*** Block opens ***

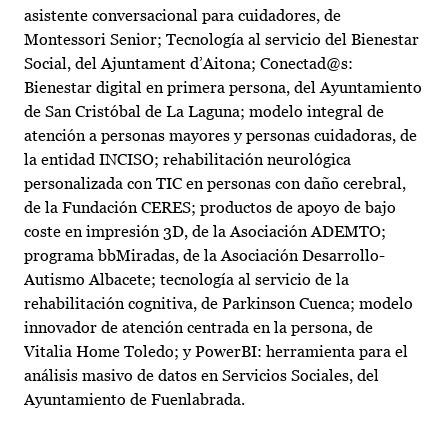
asistente conversacional para cuidadores, de
Montessori Senior; Tecnología al servicio del Bienestar
Social, del Ajuntament d’Aitona; Conectad@s:
Bienestar digital en primera persona, del Ayuntamiento
de San Cristóbal de La Laguna; modelo integral de
atención a personas mayores y personas cuidadoras, de
la entidad INCISO; rehabilitación neurológica
personalizada con TIC en personas con daño cerebral,
de la Fundación CERES; productos de apoyo de bajo
coste en impresión 3D, de la Asociación ADEMTO;
programa bbMiradas, de la Asociación Desarrollo-
Autismo Albacete; tecnología al servicio de la
rehabilitación cognitiva, de Parkinson Cuenca; modelo
innovador de atención centrada en la persona, de
Vitalia Home Toledo; y PowerBI: herramienta para el
análisis masivo de datos en Servicios Sociales, del
Ayuntamiento de Fuenlabrada.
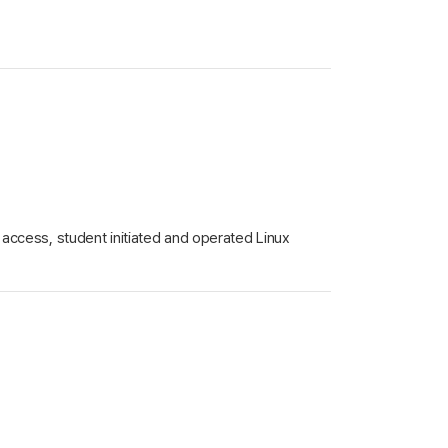
ccess, student initiated and operated Linux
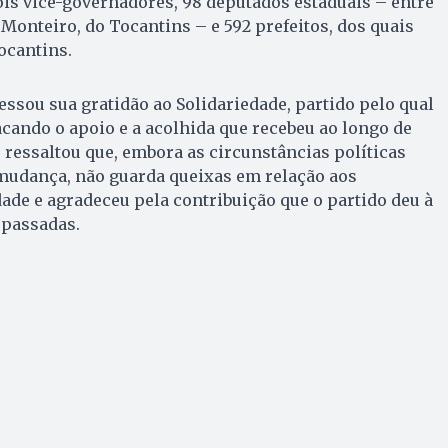
is vice-governadores, 98 deputados estaduais – entre
a Monteiro, do Tocantins – e 592 prefeitos, dos quais
ocantins.
sou sua gratidão ao Solidariedade, partido pelo qual
tacando o apoio e a acolhida que recebeu ao longo de
e ressaltou que, embora as circunstâncias políticas
udança, não guarda queixas em relação aos
dade e agradeceu pela contribuição que o partido deu à
 passadas.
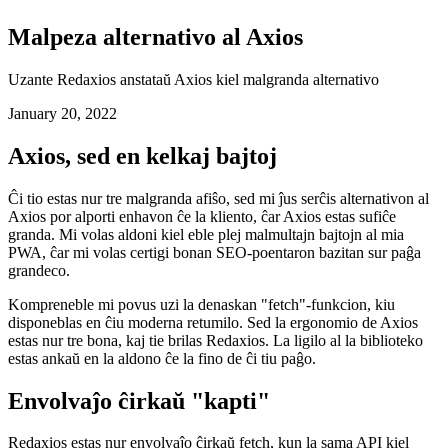
Malpeza alternativo al Axios
Uzante Redaxios anstataŭ Axios kiel malgranda alternativo
January 20, 2022
Axios, sed en kelkaj bajtoj
Ĉi tio estas nur tre malgranda afiŝo, sed mi ĵus serĉis alternativon al
Axios por alporti enhavon ĉe la kliento, ĉar Axios estas sufiĉe
granda. Mi volas aldoni kiel eble plej malmultajn bajtojn al mia
PWA, ĉar mi volas certigi bonan SEO-poentaron bazitan sur paĝa
grandeco.
Kompreneble mi povus uzi la denaskan "fetch"-funkcion, kiu
disponeblas en ĉiu moderna retumilo. Sed la ergonomio de Axios
estas nur tre bona, kaj tie brilas Redaxios. La ligilo al la biblioteko
estas ankaŭ en la aldono ĉe la fino de ĉi tiu paĝo.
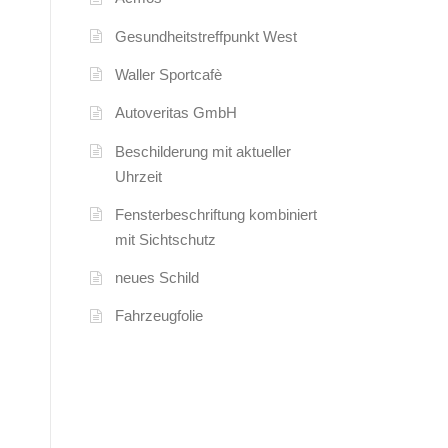
Gesundheitstreffpunkt West
Waller Sportcafè
Autoveritas GmbH
Beschilderung mit aktueller
Uhrzeit
Fensterbeschriftung kombiniert
mit Sichtschutz
neues Schild
Fahrzeugfolie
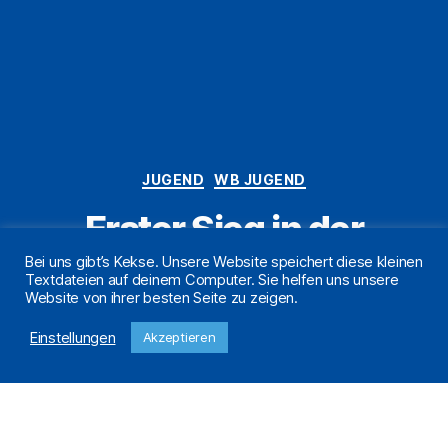
Kategorien
JUGEND
WB JUGEND
Erster Sieg in der
Oberliga-Qualifikation
Bei uns gibt’s Kekse. Unsere Website speichert diese kleinen
Textdateien auf deinem Computer. Sie helfen uns unsere
Website von ihrer besten Seite zu zeigen.
Von
Jochen Sarembe
15. Mai 2022
Beitragsautor
Veröffentlichungsdatum
Einstellungen
Akzeptieren
Unsere weibliche B-Jugend geht in der Saison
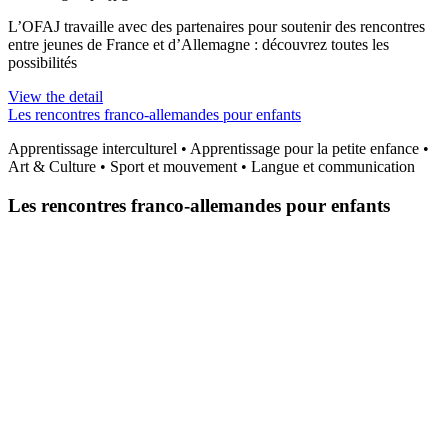
L’OFAJ travaille avec des partenaires pour soutenir des rencontres
entre jeunes de France et d’Allemagne : découvrez toutes les
possibilités
View the detail
Les rencontres franco-allemandes pour enfants
Apprentissage interculturel • Apprentissage pour la petite enfance •
Art & Culture • Sport et mouvement • Langue et communication
Les rencontres franco-allemandes pour enfants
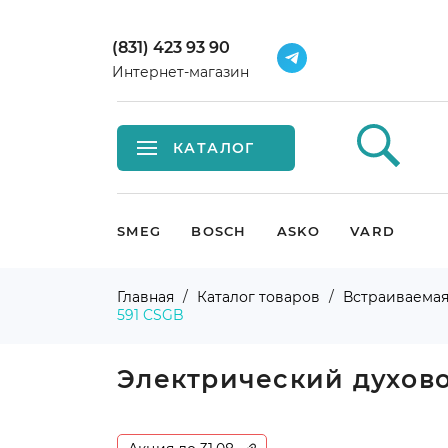
(831) 423 93 90
Интернет-магазин
КАТАЛОГ
Встраиваемая техника
SMEG
BOSCH
ASKO
VARD
Крупная бытовая техника
Главная
Каталог товаров
Встраиваемая
591 CSGB
Малая бытовая техника
Мойки и смесители
Электрический духов
Климатическая техника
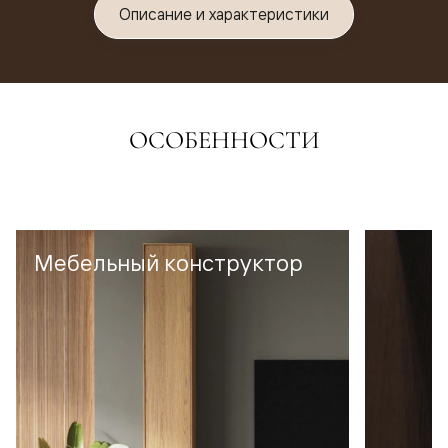
Описание и характеристики
ОСОБЕННОСТИ
Мебельный конструктор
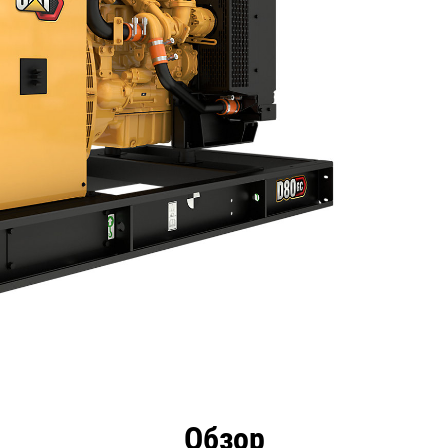
имущества
Технические характеристики
Инстру
Обзор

*** Block closes ***

**Your assignment**
Find and count the lines of the data that include the string "Ayuntamiento", and report that figure by itself.

**Reply to the exercise**
2